- _Excerpts from a dataset_
- - -

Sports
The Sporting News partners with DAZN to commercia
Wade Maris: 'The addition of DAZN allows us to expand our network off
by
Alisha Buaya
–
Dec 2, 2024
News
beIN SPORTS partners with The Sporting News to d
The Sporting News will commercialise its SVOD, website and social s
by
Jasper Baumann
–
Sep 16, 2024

- - -

- _Work to complete_
In the records, find every line that has the string "Sporting" and copy it.

- _Output for this exercise_
The Sporting News partners with DAZN to commercia
beIN SPORTS partners with The Sporting News to d
The Sporting News will commercialise its SVOD, website and social s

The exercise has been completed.